Tuesday 16 June 2009

systems vs system

‘Systems biology’ is an annoyingly waguely-defined area. Its recent history illustrates the self-perpetuating nature of organised science really well. According to Wikipedia,

systems biology refers to a cluster of peripherally overlapping concepts rather than a single well-delineated field. However the term has widespread currency and popularity as of 2007, with chairs and institutes of systems biology proliferating worldwide.

And then:

As of summer 2006, due to a shortage of people in systems biology, several doctoral training centres in systems biology have been established in many parts of the world.

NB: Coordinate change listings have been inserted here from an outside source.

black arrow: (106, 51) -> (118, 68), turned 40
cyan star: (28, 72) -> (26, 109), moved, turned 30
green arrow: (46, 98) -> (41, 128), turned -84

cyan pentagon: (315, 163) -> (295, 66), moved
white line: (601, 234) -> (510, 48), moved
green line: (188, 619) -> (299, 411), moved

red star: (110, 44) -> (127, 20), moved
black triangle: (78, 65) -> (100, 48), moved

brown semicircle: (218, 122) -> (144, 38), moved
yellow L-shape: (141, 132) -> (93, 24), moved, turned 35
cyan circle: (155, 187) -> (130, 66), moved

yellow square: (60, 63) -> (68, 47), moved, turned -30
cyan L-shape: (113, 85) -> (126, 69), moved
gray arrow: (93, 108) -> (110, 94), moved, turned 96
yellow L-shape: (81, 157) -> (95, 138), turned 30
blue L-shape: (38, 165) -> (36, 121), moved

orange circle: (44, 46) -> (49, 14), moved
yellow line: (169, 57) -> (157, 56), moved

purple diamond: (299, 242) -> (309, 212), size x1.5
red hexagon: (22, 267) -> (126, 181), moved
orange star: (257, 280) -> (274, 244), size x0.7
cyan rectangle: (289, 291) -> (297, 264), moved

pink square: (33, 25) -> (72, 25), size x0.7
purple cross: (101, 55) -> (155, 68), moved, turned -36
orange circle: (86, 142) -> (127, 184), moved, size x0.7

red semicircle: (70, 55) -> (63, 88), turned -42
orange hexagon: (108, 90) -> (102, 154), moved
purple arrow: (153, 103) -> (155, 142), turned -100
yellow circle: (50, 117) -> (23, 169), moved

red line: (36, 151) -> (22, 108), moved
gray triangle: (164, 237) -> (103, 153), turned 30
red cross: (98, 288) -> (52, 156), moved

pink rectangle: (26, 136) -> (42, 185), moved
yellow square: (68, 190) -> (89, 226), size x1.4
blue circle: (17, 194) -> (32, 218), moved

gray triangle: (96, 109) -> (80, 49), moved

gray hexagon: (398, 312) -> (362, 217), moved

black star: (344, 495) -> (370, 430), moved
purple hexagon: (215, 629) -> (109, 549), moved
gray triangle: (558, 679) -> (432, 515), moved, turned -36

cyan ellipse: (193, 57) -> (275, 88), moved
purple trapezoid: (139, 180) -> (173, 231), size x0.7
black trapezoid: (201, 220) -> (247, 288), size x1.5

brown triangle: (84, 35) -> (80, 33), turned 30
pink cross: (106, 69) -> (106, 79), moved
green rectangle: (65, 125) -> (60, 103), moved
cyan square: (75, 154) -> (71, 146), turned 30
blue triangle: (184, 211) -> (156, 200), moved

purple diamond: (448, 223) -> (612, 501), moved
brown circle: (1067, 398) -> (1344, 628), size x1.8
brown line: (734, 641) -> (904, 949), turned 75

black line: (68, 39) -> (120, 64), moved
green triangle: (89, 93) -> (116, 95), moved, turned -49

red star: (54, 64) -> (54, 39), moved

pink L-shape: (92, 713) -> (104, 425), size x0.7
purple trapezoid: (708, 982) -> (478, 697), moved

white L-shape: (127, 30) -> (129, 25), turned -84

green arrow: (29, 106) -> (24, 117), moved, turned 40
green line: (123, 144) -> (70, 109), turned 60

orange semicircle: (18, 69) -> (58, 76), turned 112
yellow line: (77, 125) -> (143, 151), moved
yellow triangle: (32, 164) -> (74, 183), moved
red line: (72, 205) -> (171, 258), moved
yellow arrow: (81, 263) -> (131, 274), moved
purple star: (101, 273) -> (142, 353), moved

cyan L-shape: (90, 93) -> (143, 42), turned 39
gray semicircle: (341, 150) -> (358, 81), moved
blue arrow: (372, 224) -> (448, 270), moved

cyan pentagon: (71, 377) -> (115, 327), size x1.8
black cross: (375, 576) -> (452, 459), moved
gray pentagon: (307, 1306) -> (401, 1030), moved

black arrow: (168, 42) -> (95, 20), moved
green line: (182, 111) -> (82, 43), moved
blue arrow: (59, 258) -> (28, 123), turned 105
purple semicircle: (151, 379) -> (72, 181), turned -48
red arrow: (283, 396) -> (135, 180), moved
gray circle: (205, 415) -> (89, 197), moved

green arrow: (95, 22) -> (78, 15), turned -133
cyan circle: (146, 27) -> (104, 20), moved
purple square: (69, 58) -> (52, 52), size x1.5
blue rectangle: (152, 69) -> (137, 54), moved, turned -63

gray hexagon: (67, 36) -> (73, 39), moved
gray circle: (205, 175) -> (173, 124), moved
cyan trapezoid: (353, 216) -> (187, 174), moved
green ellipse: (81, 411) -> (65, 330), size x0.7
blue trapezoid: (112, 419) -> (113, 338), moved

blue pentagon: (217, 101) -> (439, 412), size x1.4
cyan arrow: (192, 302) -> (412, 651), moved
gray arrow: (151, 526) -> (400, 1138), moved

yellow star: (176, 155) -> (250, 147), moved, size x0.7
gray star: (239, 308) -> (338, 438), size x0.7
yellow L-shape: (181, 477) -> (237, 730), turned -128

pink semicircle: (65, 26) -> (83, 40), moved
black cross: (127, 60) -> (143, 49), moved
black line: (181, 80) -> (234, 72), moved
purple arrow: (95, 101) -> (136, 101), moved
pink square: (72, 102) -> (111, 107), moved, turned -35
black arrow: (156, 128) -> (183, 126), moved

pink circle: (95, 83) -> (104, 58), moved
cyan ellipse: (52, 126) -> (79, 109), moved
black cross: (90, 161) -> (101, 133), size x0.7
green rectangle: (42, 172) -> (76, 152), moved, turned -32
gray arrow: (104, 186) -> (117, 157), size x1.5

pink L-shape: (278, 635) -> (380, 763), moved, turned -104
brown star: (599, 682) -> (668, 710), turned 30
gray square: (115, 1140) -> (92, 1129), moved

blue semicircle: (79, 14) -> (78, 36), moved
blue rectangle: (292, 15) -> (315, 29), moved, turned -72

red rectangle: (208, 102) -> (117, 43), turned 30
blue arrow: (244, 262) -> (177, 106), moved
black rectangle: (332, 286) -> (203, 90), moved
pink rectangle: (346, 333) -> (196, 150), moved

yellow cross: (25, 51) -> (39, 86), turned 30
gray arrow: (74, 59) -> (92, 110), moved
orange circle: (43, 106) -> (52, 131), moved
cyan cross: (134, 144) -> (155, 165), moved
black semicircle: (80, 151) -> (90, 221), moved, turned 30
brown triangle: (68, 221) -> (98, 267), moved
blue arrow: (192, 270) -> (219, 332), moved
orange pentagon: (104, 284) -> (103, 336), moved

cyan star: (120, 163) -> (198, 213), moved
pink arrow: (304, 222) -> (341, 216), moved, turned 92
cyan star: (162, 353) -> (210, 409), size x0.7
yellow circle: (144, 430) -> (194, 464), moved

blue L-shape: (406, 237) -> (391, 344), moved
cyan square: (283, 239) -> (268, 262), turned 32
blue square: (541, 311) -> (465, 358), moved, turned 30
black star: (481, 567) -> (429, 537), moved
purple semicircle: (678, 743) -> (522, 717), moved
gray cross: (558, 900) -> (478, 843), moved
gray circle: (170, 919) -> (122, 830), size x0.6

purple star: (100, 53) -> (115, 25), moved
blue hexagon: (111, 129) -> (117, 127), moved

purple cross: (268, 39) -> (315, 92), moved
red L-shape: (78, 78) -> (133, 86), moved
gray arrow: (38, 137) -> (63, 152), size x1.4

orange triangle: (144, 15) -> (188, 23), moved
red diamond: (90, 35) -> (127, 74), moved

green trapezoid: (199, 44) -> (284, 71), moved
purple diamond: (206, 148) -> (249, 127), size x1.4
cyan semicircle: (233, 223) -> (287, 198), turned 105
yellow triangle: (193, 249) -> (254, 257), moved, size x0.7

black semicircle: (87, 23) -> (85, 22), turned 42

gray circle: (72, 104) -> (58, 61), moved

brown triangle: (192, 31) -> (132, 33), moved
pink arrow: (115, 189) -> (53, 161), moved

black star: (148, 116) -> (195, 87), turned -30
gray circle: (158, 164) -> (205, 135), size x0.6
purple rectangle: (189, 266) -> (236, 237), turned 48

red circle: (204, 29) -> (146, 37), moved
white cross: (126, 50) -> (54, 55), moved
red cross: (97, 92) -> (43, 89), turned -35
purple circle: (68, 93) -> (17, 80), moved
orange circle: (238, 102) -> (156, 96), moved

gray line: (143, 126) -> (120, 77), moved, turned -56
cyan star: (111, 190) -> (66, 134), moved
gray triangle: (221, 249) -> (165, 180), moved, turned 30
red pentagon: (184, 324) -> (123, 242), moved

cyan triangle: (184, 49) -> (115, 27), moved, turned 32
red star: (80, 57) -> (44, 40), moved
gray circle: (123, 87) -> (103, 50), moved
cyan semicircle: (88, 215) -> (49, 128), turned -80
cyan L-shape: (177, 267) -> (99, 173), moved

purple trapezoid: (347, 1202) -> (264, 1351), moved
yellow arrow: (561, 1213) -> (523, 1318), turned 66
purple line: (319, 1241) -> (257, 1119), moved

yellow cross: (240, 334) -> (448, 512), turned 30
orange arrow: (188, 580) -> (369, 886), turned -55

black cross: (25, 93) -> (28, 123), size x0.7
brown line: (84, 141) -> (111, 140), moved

Isn’t it brilliant? We don’t know what it is exactly but we have a shortage of experts in it already. Why, we don’t even know how to spell it. For instance, this publication from ESF uses both ‘system biology’ and ‘systems biology’. For once, I can’t blame the ‘systems biologists’ (whoever they are) for the confusion: there is a long tradition of using plural, rather than singular, in variety of ‘systems sciences’. J. P. Van Gigch wrote in System Design Modeling and Metamodeling (p. 32):

The reader will note that, in this text, we use the term “system” in singular when it applies to only one theory, one paradigm, one approach, one theory of design as in system theory, system paradigm, system approach, or system design, respectively. By contrast, we still use “systems” in plural, when the term “system” applies to more than one system, as in the expression “hard systems domains”, “soft systems domains”, or in “various systems assumptions”. This notation agrees with that recommended by the so-called father of this discipline, L. von Bertalanffy.

Convinced? I am not, really. The construction (plural qualifier followed by a singular noun) seems ungrammatical. We say “star formation” and “pest control”, even though it is understood that we mean more than one star or pest. What is so special about systems?

Why do we even have to mention the systems? What is a system anyway? In thermodynamics, a system is the region of the universe under study. Thus, by definition, thermodynamics studies systems. I like that definition because it is perfectly applicable to every natural science. Therefore, every natural science studies systems.

Ross Ashby, English pioneer of cybernetics, gave another definition:

A system is a set of variables sufficiently isolated to stay constant long enough for us to discuss it.